Study

Quantifying effective restoration: reassessing the productive capacity of a constructed stream 14 years after construction

  • Published source details Scrimgeour G.J., Tonn W.M. & Jones N.E. (2014) Quantifying effective restoration: reassessing the productive capacity of a constructed stream 14 years after construction. Canadian Journal of Fisheries and Aquatic Sciences, 71, 589-601.

Summary

Action: Excavate new river channel

A paired, site comparison study in 1998–2011 of seven Arctic streams in the Northwest Territories, Canada (Scrimgeour et al. 2014) found that a created stream supported a lower abundance of macrophytes and algae/mosses growing on rocks than nearby natural streams, 14 years after creation.

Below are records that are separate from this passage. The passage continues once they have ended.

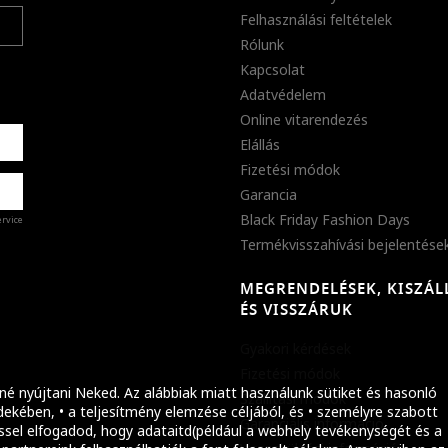
Felhasználási feltételek
Rólunk
Kapcsolat
Adatvédelem
Online vitarendezés
Elállás
Fizetési módok
Garancia
Black Friday Fashion Days
ervice
Termékvisszahívási bejelentése
MEGRENDELÉSEK, KISZÁL
%
ÉS VISSZÁRUK
abb
Gyakori kérdések
ket!
Fizetési módok
né nyújtani Neked. Az alábbiak miatt használunk sütiket és hasonló
Szállítási módok
ekében, • a teljesítmény elemzése céljából, és • személyre szabott
Garanciális információ
ssel elfogadod, hogy adataitd(például a webhely tevékenységét és a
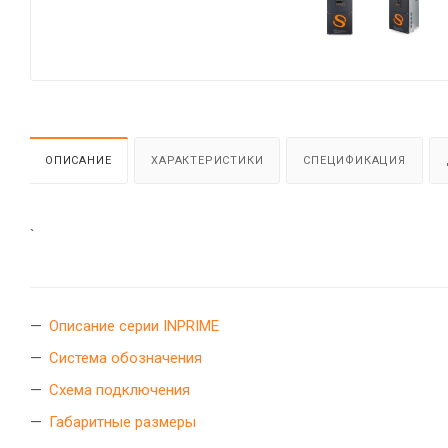
ОПИСАНИЕ
ХАРАКТЕРИСТИКИ
СПЕЦИФИКАЦИЯ
`
Описание серии INPRIME
Система обозначения
Схема подключения
Габаритные размеры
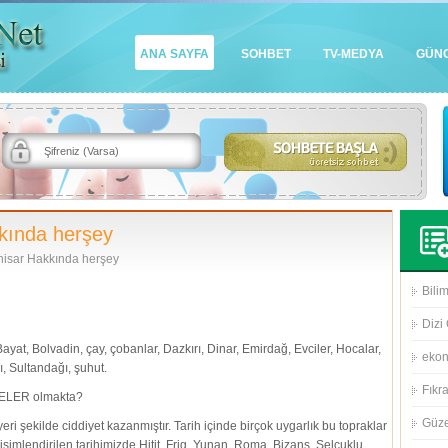
ANA SAYFA
SOHBET
TV-MEDYA
GÜN
kında herşey
hisar Hakkında herşey
Bilim
Dizi 
 Bolvadin, çay, çobanlar, Dazkırı, Dinar, Emirdağ, Evciler, Hocalar,
eko
ı, Sultandağı, şuhut.
Fıkra
ELER olmakta?
Güze
eri şekilde ciddiyet kazanmıştır. Tarih içinde birçok uygarlık bu topraklar
isimlendirilen tarihimizde Hitit, Frig, Yunan, Roma, Bizans, Selçuklu,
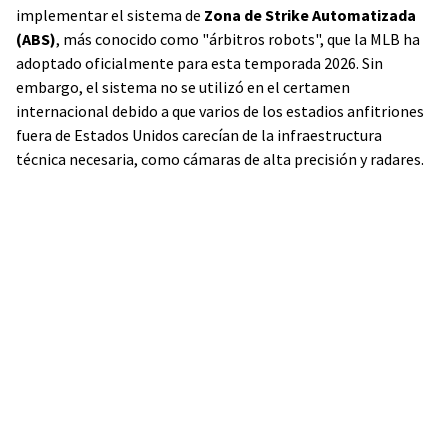
implementar el sistema de
Zona de Strike Automatizada
(ABS)
, más conocido como "árbitros robots", que la MLB ha
adoptado oficialmente para esta temporada 2026. Sin
embargo, el sistema no se utilizó en el certamen
internacional debido a que varios de los estadios anfitriones
fuera de Estados Unidos carecían de la infraestructura
técnica necesaria, como cámaras de alta precisión y radares.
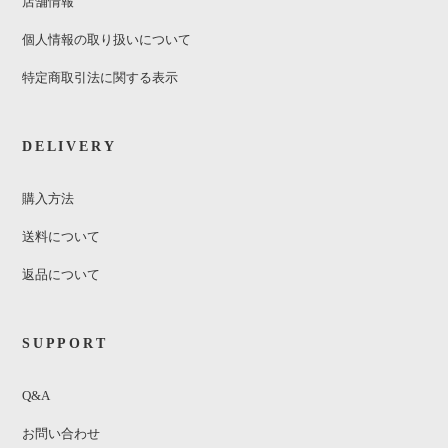
店舗情報
個人情報の取り扱いについて
特定商取引法に関する表示
DELIVERY
購入方法
送料について
返品について
SUPPORT
Q&A
お問い合わせ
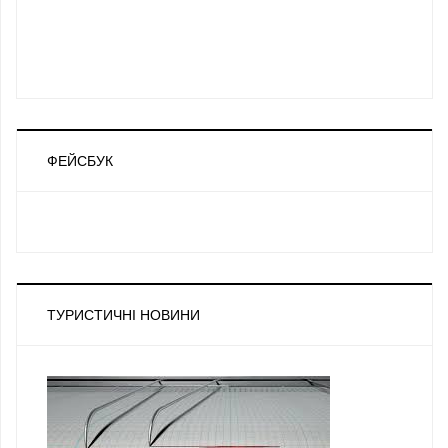
ФЕЙСБУК
ТУРИСТИЧНІ НОВИНИ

Compared to the natural streams, the created stream had lower cover of macrophytes in both pools (created: 1%: natural: 28%) and riffles (created: <1%; natural: 10%). The created stream also supported a lower biomass (ash free dry mass) of algae/mosses growing on rocks, in both pools (created: 0.3: natural: 2.4 mg/cm2) and riffles (created: 0.3; natural: 4.1 mg/cm2). Results were similar 1–3 years after stream creation (see original paper, and compare Jones et al. 2008). Methods: In 1997, a new 3.4-km-long stream channel was excavated. The stream bypassed two existing lakes and streams that were destroyed to mine diamonds. Vegetation was surveyed in the created stream and five nearby natural streams each July 1998–2000, and again in July 2011. Cover of macrophytes (excluding bryophytes) was visually estimated in 0.1-m2 quadrats. Algae and mosses were scraped from rock surfaces. Surveys included both pools and riffles (2). This study used the same stream, and some of the same reference streams, as Jones et al. 2008.